§ **EXERCISE REQUIREMENTS**
Whenever the string "nicht" turns up in a line below, that line should be copied.

--- DATA ---

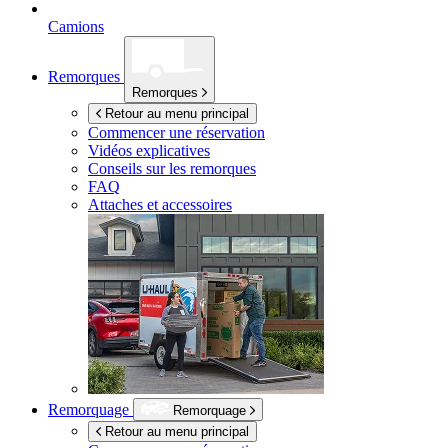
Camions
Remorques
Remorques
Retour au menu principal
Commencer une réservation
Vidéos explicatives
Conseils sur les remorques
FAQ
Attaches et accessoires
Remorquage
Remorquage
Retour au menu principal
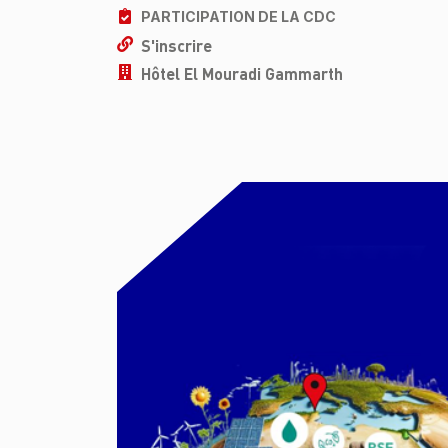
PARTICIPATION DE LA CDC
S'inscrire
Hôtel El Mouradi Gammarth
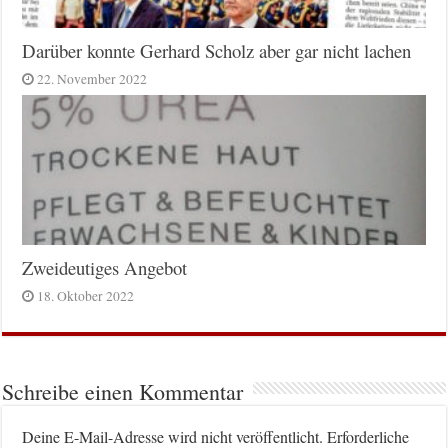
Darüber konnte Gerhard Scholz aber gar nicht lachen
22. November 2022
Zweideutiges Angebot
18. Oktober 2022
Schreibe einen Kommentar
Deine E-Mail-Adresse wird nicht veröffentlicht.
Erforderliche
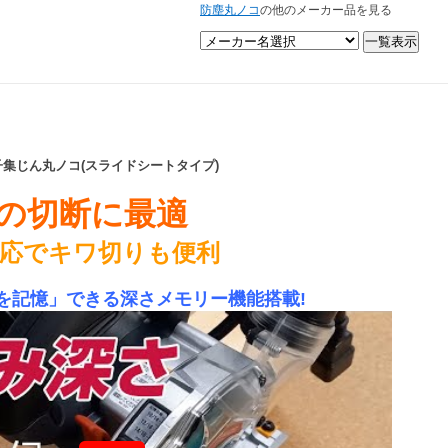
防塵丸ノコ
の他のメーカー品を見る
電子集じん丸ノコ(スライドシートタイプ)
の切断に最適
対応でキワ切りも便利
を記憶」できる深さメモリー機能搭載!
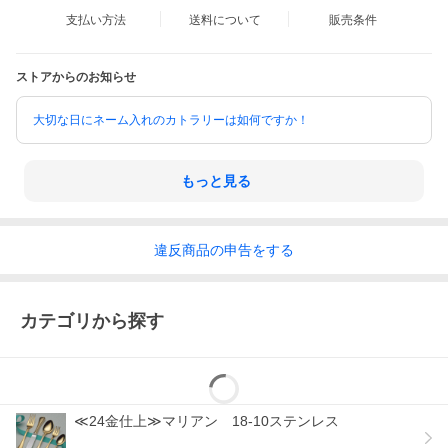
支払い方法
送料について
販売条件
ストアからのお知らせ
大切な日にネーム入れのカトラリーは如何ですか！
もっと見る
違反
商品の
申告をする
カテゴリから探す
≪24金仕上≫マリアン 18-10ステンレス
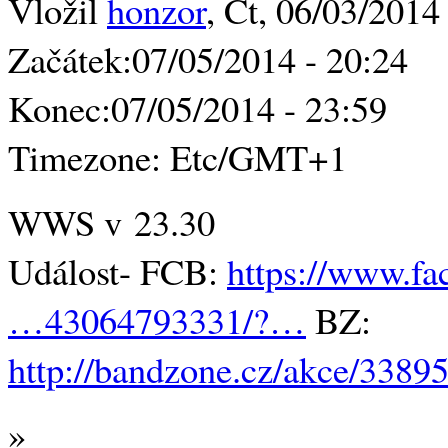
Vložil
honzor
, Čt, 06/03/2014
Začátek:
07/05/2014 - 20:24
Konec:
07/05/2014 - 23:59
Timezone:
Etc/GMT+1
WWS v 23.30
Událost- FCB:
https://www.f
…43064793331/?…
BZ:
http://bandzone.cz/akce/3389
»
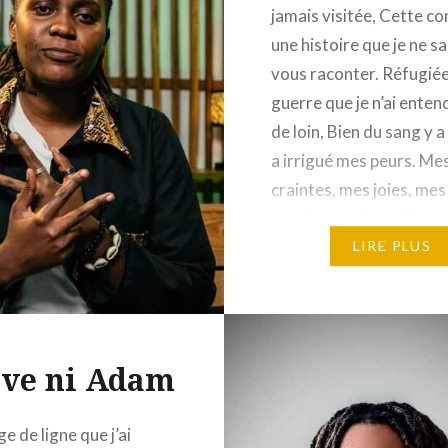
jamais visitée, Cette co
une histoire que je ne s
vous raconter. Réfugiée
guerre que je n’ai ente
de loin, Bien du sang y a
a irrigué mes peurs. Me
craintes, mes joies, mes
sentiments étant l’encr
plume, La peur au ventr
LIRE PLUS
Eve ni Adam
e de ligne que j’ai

---

§ **TASK RESULT**
Darüber konnte Gerhard Scholz aber gar nicht lachen
Deine E-Mail-Adresse wird nicht veröffentlicht.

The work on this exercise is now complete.